First Hurricane Florence; then Hurricane Michael close on its heels, the devastation from the latter rocking Mexico Beach and leaving it in shambles, four states suffering in the aftermath, human lives in the balance, the death toll from the class 4 storm numbering at least 32. How could big data and our advanced IoT technology help mitigate the effects of disasters like this?
We have powerful predictive analytics at our disposal. We have algorithms that can increasingly model future scenarios with surprising accuracy. We have a web of sensors and smartphones distributed across the country. It only makes sense to use these tech advancements to work on mitigating the effects of natural disasters, instead of simply using them to advance business interests.
The thing is, natural disasters hurt everyone, including businesses, not only because of the damage to property but because lives are lost. Furthermore, survivors can suffer from PTSD and a host of other problems after the fact, including depression, homelessness, and poor physical health. Hurricane Florence alone could end up costing $50 billion if not more. Clearly, the government, NGOs, and private interests need an all-hands-on-deck approach to solving the problem of natural disasters.

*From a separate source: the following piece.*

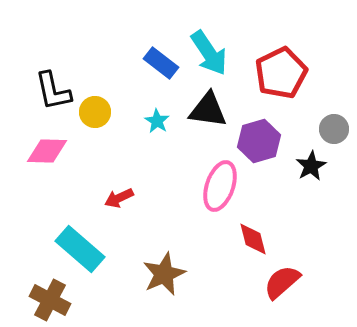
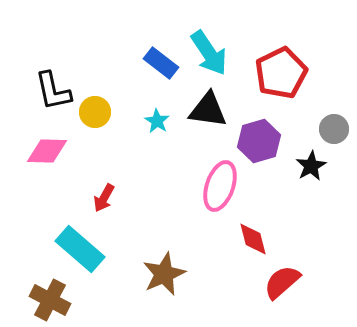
red arrow: moved 15 px left; rotated 36 degrees counterclockwise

Predictive Technologies Currently in Place
Yes, there are some intriguing tech solutions for predicting natural disasters already in play, but are they helping? Let’s examine them courtesy of a resource on technology’s role in disaster aid relief from Eastern Kentucky University.
Big data-based solutions
In response to the increasing prevalence of severe forest fires (megafires), the National Center for Atmospheric Research (NCAS) developed a computer model that simulates the interplay of weather and fires. Not only does weather influence the occurrence of fires, the fires we see now create their own weather. Scientists use satellite data to issue a new forecast every 12 hours.
In response to the 2014 King Fire in California’s Sierra Nevadas, which took out 97,000 acres, the NCAS simulated with the help of lidar data and other extensive geographical/floral datasets from the Forest Service and NASA. Through the simulation, scientists determined that highly localized winds played a greater role in spreading the fire than vegetation and drought did. Thanks to this study, firefighting efforts are looking more towards real-time weather updates to figure out how local winds are affecting mega-fires.

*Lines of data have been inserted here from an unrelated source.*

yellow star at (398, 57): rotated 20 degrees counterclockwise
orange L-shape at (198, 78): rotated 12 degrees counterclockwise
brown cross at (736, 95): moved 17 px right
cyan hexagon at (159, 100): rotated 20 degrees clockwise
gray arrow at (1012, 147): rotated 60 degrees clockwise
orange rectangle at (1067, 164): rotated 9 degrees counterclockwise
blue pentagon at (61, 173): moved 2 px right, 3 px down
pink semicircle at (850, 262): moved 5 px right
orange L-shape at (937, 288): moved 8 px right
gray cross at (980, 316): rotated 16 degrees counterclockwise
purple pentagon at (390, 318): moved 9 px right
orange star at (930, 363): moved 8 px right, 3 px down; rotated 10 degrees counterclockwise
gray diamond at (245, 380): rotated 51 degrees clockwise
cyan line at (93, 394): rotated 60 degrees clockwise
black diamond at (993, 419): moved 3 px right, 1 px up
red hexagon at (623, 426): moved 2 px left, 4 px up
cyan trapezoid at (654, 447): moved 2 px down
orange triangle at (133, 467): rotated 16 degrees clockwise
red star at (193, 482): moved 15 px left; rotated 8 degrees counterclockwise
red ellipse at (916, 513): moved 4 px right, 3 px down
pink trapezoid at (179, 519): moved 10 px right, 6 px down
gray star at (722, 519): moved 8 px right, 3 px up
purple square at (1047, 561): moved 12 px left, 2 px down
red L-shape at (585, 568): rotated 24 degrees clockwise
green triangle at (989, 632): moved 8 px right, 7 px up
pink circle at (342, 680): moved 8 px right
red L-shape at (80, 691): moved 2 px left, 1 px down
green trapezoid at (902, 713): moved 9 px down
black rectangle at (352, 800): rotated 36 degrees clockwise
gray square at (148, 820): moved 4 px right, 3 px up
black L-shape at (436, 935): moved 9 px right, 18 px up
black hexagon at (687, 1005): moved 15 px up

When it comes to floods from hurricanes which are almost as deadly as the initial storm surge scientists are also using computer simulations to figure out where the influx of water will be critical.

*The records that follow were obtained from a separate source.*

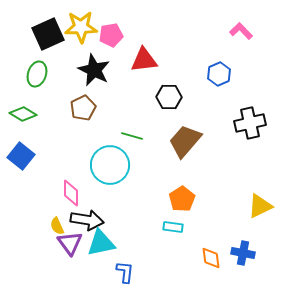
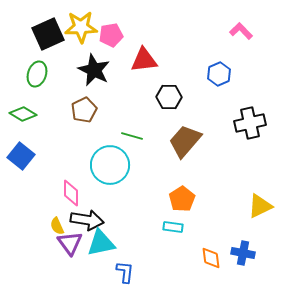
brown pentagon: moved 1 px right, 2 px down
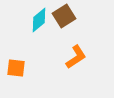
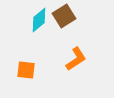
orange L-shape: moved 2 px down
orange square: moved 10 px right, 2 px down
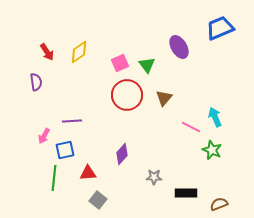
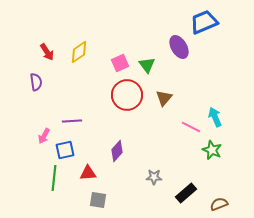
blue trapezoid: moved 16 px left, 6 px up
purple diamond: moved 5 px left, 3 px up
black rectangle: rotated 40 degrees counterclockwise
gray square: rotated 30 degrees counterclockwise
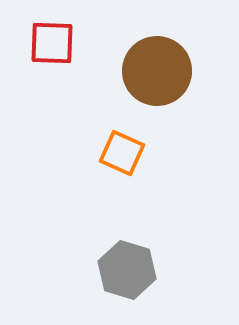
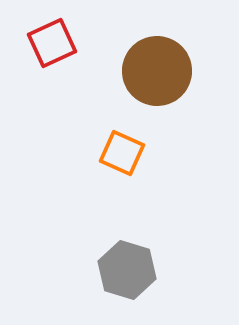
red square: rotated 27 degrees counterclockwise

First, they look at the radar, and detailed computer model forecasts to tease out a storm’s path. Then they run a streamflow simulation that takes into account approximately how much water the storm could drop, in hopes that the simulation will tell them which areas will be hit hardest by the deluge. Then, based on rates of the probability of flooding, which are determined by clustering algorithms, they relay information to local authorities so that evacuations and other preliminary measures can begin before the storm strikes.
Based on experience with Hurricane Harvey, Moor Insights and Strategy senior analyst Chris Wilder points out that machine learning allowed agencies to devise a set of recommendations for evacuation routes, resource staging, and the identification of locations for shelters along these routes.
Wilder is also excited about the IoT’s role because a wide variety of sensors and meters gather the data that machine learning algorithms use to make predictions.
IoT Solutions
The IoT plays a major role in disaster prediction. One emerging example is the U.S. Geological Society’s earthquake detection and warning efforts. The system they’re working on is called the Earthquake Early Warning (EEW) system, and there are systems like it in place in Mexico, Taiwan and Japan. In California, they’ve been testing out an EEW prototype, called ShakeAlert, since 2012. Recently, ShakeAlert was able to successfully detect and warn Pasadena residents about a 4.4 magnitude quake.
ShakeAlert and other EEWs employ a network of seismic sensors, as well as data loggers, in underground vaults. The sensors detect primary waves (P waves), which are the first seismic soundwaves a quake generates. Via radio and GPS, antennae above ground transmit data faster than the speed of sound to a central processing center, which sends a warning to public alert channels. The further they are from the quake’s epicenter, the more alert time people get.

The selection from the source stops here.